§ Data to use:
Start of Block

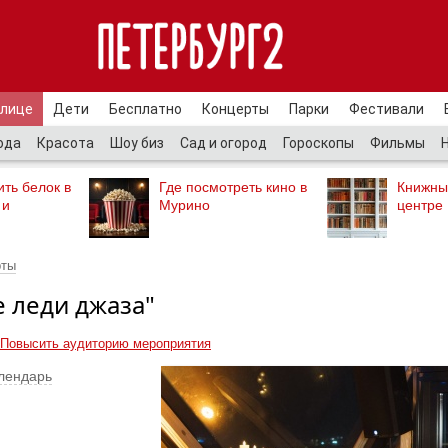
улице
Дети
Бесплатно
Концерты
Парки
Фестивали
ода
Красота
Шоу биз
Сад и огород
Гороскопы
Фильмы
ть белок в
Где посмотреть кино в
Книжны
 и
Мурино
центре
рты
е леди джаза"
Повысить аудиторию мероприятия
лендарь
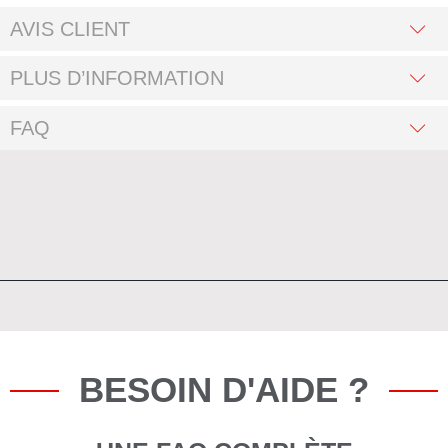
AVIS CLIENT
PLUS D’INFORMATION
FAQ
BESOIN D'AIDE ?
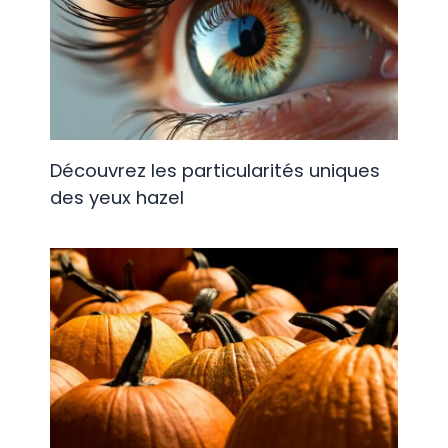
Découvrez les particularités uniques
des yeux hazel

End of Block

§ Problem to solve: An exact copy of the entries above, with no pictures, is the required answer.

§ Answer to the exercise:
улице
Дети
Бесплатно
Концерты
Парки
Фестивали
ода
Красота
Шоу биз
Сад и огород
Гороскопы
Фильмы
ть белок в
Где посмотреть кино в
Книжны
 и
Мурино
центре
рты
е леди джаза"
Повысить аудиторию мероприятия
лендарь
AVIS CLIENT
PLUS D’INFORMATION
FAQ
BESOIN D'AIDE ?
Découvrez les particularités uniques
des yeux hazel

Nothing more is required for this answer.